Last month, Arizona Senator John McCain was buried. Whatever your political standing is, McCain was an American hero. He served with distinction in the Vietnam War. He was captured and held in a hellhole of a North Vietnamese prison camp, where he endured five long years of gruesome torture that left him physically disfigured and disabled for the rest of his life. When offered an early release designed to embarrass his father, who was a four-star admiral in the Navy, he declined and endured two more years of imprisonment.
He certainly wasn’t a man without flaws, and many had good faith differences with his politics. But John McCain uniquely embodied certain uniquely American characteristics that are becoming increasingly rare today. One of those characteristics is a profound sense of gratitude. McCain reflected on various events in his life—he crashed airplanes, he was a conduct case at the Naval Academy, he was nearly killed in a terrible shipboard fire, he was shot down and tortured for years, and he was attacked unfairly in the press when he ran for President against Barack Obama. After all of this, he said “I do not know anyone alive — I’ve never heard of anyone — who is as lucky as I am.” Notwithstanding a difficult and painful life, McCain consistently pushed grievance aside and expressed gratitude for his life, for those around him, and for our country. That outlook led him to stand up for the things that make our country great when he felt they were under attack.

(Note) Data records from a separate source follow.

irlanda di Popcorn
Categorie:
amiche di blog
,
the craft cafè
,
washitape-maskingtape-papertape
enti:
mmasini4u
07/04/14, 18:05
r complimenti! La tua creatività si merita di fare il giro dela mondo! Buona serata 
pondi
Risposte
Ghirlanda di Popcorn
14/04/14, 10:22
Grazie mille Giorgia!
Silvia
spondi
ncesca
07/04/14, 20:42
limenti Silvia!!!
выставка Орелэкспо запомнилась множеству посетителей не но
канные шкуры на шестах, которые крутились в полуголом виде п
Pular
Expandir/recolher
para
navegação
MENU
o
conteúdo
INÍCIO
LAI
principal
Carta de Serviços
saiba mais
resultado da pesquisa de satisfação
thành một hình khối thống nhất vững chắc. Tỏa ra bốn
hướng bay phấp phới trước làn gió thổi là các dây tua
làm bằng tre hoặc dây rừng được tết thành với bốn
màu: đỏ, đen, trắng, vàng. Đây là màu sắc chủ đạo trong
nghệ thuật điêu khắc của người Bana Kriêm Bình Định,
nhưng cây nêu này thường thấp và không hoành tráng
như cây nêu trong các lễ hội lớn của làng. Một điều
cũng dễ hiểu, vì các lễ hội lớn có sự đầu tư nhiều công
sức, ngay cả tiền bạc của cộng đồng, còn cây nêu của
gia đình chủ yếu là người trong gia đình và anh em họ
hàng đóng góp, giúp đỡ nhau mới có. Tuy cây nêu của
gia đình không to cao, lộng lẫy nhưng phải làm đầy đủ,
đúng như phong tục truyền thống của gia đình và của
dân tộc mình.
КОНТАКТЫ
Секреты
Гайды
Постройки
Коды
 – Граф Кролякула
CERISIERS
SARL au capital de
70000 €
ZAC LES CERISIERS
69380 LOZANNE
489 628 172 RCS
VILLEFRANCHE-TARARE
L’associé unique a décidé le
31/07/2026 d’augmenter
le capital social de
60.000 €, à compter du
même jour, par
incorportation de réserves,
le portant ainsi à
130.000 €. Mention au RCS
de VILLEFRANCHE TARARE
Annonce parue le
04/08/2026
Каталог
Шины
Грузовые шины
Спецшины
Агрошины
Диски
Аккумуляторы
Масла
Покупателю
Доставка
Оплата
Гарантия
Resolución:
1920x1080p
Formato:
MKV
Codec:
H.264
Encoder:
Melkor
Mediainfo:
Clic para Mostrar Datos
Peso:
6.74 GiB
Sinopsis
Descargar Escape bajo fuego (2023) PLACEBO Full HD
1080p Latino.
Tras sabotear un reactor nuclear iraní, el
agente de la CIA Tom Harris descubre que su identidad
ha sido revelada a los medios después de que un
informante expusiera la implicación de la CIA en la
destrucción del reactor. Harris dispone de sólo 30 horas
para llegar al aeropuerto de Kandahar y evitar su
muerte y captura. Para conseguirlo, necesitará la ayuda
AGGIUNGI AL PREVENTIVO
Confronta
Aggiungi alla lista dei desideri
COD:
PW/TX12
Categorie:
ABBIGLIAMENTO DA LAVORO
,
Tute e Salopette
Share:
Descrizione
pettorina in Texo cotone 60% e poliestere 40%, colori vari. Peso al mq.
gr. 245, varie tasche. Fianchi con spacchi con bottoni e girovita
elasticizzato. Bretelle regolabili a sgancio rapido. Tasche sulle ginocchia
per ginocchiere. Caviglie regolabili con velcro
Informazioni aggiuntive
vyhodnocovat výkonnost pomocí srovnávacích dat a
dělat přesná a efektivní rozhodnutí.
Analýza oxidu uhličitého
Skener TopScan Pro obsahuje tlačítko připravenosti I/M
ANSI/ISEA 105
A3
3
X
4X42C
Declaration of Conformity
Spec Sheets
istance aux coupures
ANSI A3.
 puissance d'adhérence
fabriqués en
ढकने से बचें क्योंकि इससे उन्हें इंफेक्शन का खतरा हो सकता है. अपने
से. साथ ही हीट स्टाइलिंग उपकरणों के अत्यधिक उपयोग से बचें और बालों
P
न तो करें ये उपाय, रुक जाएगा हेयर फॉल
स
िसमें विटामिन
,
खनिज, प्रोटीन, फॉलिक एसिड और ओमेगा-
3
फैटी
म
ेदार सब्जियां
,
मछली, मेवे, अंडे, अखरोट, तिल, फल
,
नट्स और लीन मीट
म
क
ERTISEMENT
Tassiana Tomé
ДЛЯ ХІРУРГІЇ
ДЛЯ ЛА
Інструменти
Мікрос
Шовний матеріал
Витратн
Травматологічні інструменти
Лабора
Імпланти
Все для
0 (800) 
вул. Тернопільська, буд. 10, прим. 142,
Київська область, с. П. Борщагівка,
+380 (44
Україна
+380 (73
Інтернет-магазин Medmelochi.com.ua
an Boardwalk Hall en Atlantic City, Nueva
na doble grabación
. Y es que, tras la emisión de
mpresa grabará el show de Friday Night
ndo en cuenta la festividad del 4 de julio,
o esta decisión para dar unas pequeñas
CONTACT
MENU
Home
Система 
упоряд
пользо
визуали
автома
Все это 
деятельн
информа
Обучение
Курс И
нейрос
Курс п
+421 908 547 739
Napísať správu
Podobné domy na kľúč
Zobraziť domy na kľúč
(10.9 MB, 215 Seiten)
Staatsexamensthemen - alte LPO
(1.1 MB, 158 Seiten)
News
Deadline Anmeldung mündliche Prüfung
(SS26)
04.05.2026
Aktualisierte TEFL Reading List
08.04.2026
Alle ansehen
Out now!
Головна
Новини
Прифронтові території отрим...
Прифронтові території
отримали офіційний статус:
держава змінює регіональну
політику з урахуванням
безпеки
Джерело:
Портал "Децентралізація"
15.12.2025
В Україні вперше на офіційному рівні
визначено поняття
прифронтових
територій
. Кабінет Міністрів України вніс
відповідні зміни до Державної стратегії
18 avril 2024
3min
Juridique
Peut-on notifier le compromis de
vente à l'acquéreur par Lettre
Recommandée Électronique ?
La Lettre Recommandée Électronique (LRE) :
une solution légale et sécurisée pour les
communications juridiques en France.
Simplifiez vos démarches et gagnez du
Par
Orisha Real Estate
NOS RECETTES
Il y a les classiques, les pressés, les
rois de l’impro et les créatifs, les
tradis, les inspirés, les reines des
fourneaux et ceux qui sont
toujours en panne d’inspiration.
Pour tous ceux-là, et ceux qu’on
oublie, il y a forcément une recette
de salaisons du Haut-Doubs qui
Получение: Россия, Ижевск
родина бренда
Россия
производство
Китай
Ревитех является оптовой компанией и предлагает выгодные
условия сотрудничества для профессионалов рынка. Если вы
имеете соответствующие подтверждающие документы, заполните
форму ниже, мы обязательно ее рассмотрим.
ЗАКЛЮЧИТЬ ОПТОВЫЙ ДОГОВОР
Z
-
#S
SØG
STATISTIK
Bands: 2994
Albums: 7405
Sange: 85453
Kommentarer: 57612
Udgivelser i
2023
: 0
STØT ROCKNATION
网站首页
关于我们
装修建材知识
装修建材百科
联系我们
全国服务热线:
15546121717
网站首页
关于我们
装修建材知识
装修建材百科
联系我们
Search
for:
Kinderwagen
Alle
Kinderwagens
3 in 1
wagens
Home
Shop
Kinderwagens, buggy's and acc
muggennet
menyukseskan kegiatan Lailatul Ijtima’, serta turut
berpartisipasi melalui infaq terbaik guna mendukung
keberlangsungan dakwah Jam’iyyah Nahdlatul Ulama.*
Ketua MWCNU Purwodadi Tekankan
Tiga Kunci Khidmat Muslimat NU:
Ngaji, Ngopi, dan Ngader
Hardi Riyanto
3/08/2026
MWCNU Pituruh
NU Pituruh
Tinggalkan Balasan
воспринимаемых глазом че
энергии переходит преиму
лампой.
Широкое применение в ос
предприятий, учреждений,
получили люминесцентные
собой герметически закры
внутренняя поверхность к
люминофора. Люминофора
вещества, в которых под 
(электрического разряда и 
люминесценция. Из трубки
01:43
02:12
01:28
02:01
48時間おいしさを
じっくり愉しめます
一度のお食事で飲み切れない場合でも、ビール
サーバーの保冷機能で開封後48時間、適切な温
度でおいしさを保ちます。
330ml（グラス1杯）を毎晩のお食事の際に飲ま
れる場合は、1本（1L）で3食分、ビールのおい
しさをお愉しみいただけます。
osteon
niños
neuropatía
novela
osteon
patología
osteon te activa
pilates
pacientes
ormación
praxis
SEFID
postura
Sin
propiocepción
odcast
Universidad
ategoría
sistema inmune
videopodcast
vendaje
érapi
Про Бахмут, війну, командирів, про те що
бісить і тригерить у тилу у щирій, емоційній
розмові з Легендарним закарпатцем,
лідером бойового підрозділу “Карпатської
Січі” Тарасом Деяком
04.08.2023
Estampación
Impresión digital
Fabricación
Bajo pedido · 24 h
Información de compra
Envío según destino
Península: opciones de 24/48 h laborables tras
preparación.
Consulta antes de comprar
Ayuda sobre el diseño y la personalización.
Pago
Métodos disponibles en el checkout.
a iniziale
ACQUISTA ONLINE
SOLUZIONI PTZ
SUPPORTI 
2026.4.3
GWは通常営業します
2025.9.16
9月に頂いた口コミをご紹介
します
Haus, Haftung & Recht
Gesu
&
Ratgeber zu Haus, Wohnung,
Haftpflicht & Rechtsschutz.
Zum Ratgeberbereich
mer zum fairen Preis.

Gratitude is a focus on things that go right in life. It’s no secret that feelings of gratitude are highly correlated with high levels of happiness. And when we express our gratitude for others to the ones we are grateful for, we become even happier.
Why is it that we so love that uniquely American holiday of Thanksgiving? It might be the great food, or the football, or the time spent with family. But it could also be that we have a national holiday dedicated to gratitude and to reflecting upon our good fortune—that we focus, for one day, on all that has gone right in our individual and collective lives and that we express our gratitude to each other and to our Creator. Is there a way that we can bring some measure of this to the other 364 days of our year?
So, where to begin? Yale professor Laurie Santos teaches a course called “Psychology and the Good Life,” which has become the most popular course in Yale history. Santos has some helpful suggestions on practicing our gratitude and becoming a happier person. First, we should pay attention. We should notice the good—a good meal, a kind deed from a stranger, or a moment of peace. This helps us block “feelings of victimhood.” A big part of her focus is also that it’s possible to be happy without every material need being met. Second, we should consider taking an inventory of these good things, maybe by writing them down, as my English teacher has us do every day (thanks Ms. Gallicchio!). This process of “gratitude journaling” helps us understand and appreciate the sources of our gifts. Finally, we should express our gratitude, to our parents, our siblings, our friends, our coaches, and our teachers. Maybe say a prayer. Did someone make a difference for you? Helped you? Pushed you or corrected you? Tell them.
No one wants to experience the hardships and hazards that John McCain faced. But if we learn to feel and express some measure of gratitude like he did, we may be happier.